That's a good question. I don't think I have a "one-size-fits-all secret distribution" answer for you. I've never seen anyone solve this all the way. But I can share some (unfortunately verbose) thoughts.
First, though, just to get this out of the way, for passwords, I presume that you meant distributing hashed passwords (or rather, I hope you're lucky enough that your use case permits this), with a suitably difficult hash algorithm, so that the secrets you are distributing are substantially less sensitive. And I presume you've looked at various centralized and/or asymmetric authentication schemes (but those really just push the problem up a level).
Anyway, the more general problem of how to distribute secrets (e.g. key material) securely and effectively is an old and much-discussed practical problem.
Some people just give up on this problem and copy secrets around manually. If you want to go that path, it can be helpful to have your preinstall check to see if the secret has been installed, and if not, exit 1 and maybe print some useful explanation/instructions/document URLs on STDERR in case an operator is looking at it.
If you want machines to get their secrets automatically, you need some reliable way to authenticate the machine, so you usually have some sort of enrollment step where a human verifies and attests that a certificate or other identifier is associated with a particular machine. And then you have some central server that uses that identity for authorization purposes and gives you the secrets you're allowed to have (or it serves secrets encrypted with the public half of your identity, or you use your identifying info directly, or you sign some other secret and have that be trusted -- lots of ways to skin that cat once you've enrolled and established identity).

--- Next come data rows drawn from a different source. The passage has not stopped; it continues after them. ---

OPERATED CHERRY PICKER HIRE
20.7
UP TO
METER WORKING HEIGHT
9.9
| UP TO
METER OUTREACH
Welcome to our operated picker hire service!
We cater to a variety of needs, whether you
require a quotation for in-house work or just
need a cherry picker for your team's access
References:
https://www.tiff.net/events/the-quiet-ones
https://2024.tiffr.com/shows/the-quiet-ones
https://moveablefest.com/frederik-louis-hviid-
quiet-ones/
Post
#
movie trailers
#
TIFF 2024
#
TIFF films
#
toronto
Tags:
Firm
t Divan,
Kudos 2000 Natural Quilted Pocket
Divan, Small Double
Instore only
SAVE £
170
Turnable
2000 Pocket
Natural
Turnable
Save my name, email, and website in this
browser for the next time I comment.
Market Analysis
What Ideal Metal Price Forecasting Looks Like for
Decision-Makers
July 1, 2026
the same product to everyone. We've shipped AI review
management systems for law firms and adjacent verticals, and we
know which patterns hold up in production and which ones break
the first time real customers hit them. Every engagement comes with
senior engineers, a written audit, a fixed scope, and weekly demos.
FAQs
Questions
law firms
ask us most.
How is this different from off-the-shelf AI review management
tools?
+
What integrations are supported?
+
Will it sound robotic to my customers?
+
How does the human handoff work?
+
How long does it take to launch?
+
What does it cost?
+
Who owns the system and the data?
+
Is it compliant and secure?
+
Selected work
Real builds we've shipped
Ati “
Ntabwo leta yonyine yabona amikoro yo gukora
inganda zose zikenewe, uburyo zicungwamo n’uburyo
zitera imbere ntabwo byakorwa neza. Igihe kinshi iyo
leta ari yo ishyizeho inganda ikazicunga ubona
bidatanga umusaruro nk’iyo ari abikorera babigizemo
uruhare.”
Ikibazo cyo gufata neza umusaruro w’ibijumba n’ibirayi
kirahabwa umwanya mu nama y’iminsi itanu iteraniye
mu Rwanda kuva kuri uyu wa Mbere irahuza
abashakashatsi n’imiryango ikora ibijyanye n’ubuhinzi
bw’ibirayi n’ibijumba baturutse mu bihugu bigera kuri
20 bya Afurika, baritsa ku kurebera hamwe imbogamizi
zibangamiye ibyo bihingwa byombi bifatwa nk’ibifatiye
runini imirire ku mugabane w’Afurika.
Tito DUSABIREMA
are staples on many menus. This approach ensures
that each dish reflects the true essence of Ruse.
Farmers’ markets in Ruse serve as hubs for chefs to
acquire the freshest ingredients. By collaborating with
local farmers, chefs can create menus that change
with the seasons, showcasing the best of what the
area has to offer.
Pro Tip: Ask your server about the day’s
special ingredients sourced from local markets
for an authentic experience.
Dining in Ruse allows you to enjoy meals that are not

The former part (enrollment) is the difficult, chicken-and-egg part. Ideally, this would happen when you can really verify the identity of the machine, for example when you first have physical access (e.g. between unboxing it and racking it), and some secure hardware module (like a TPM or smartcard) would generate a keypair internally, give out the public half for enrollment (possibly reinsertion of that public half signed by an authority), and allow insertion of some public keys for the infrastructure (so that the machine could check the signatures during OS install, which is a different, but related, problem). The operator could potentially just plug something into a USB port and scan a few barcodes and be done.

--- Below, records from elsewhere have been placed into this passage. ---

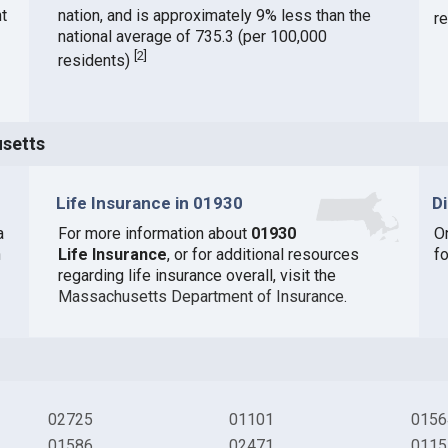
t
nation, and is approximately 9% less than the
r
national average of 735.3 (per 100,000
[
2
]
residents)
usetts
Life Insurance in 01930
D
a
For more information about
01930
O
n
Life Insurance
, or for additional resources
f
regarding life insurance overall, visit the
Massachusetts Department of Insurance
.
02725
01101
0156
01586
02471
0115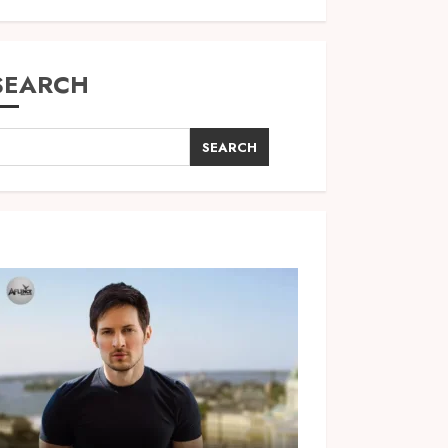
SEARCH
SEARCH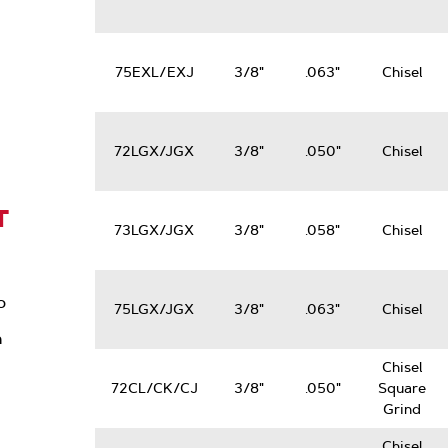
75EXL/EXJ
3/8"
.063"
Chisel
72LGX/JGX
3/8"
.050"
Chisel
T
73LGX/JGX
3/8"
.058"
Chisel
o
75LGX/JGX
3/8"
.063"
Chisel
n
Chisel
72CL/CK/CJ
3/8"
.050"
Square
Grind
Chisel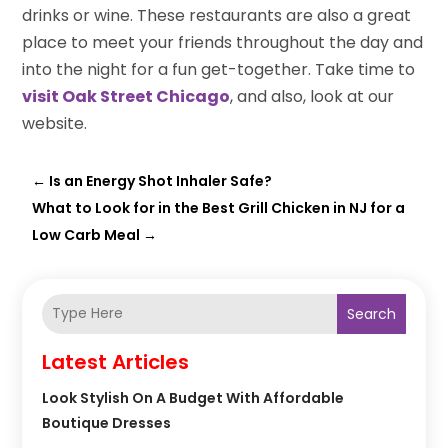
drinks or wine. These restaurants are also a great
place to meet your friends throughout the day and
into the night for a fun get-together. Take time to
visit Oak Street Chicago
, and also, look at our
website.
←
Is an Energy Shot Inhaler Safe?
What to Look for in the Best Grill Chicken in NJ for a
Low Carb Meal
→
Search
Latest Articles
Look Stylish On A Budget With Affordable
Boutique Dresses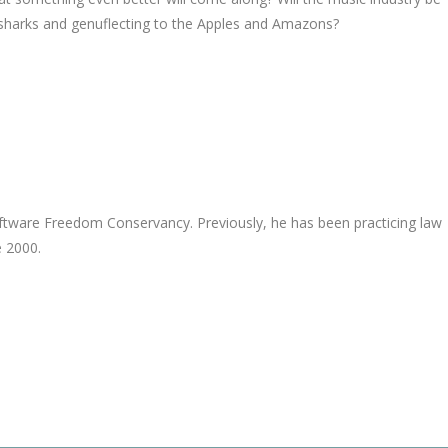
esharks and genuflecting to the Apples and Amazons?
Software Freedom Conservancy. Previously, he has been practicing law
e 2000.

I've never seen this implemented all the way, though. Usually people cheat somewhere in the name of expedience.
For an example, Puppet's usual enrollment process
is a pretty reasonable compromise -- it involves saving the first copy of the server cert it sees and sending a CSR to the server for an operator to sign manually. The "cheat" with this is that the initial key exchange is just happening over the network, and the operator is probably not verifying that the CSR really identifies the server in question and not some clever attacker impersonating it at the right moment so he can get your secrets and maybe prompt you to log in and give him some more. (The server cert has similar problems.) But, in practical terms, this does *greatly* narrow the window of attack (you have to strike during the enrollment of a new server), which is way better than nothing, especially if you don't enroll a lot.
Back to slack, it is of course very primitive and doesn't even do that much for you. All the setup is left up to you.
Since the default setup is to use rsyncd over ssh, you can use SSH host keypairs for authenticating both the clients and the slack master. I've heard of multiple people doing this; you generally need to enroll the SSH hostkeys for machine identity, anyway -- if people are going to be SSHing into the machines, you want them in a known_hosts database. So, you can take that known_hosts data and generate an authorized_keys file for sshd that calls rsync with the expected arguments via a wrapper. This is pretty simple to get going.
Storing the host keys locally somewhere that persists across installs is also handy (no more SSH complaints after a reinstall), especially if you reinstall a lot. Using the SSH authentication information to provide authorization for particular secrets I have not seen done, but you could insert something in the rsync wrapper being called from authorized_keys to tell rsync to grant or deny access to certain paths (maybe if someone has done this, they will share).
This doesn't address the point about keeping secrets in version control. However, it's worth noting that slack is just calling rsync on a bunch of files, so nothing says the entire repository has to be under the same version control system. Slack doesn't care where the files come from; just that they are there, so you can get your secrets into the source directory however you like.
If I wanted to do this "properly", though, I'd probably distribute the secrets outside of slack, with something that supported HTTPS client certs. It probably would be easier to build and maintain and would be a lot more flexible than rsyncd. And there's something to be said for not having your secret store be as simple as possible (i.e. not also being your config management server), and about not making slack overly complicated either. The two problems have different needs -- secret management needs authentication and authorization structure and of course secrecy; config management needs version control and benefits from transparency and ease of access.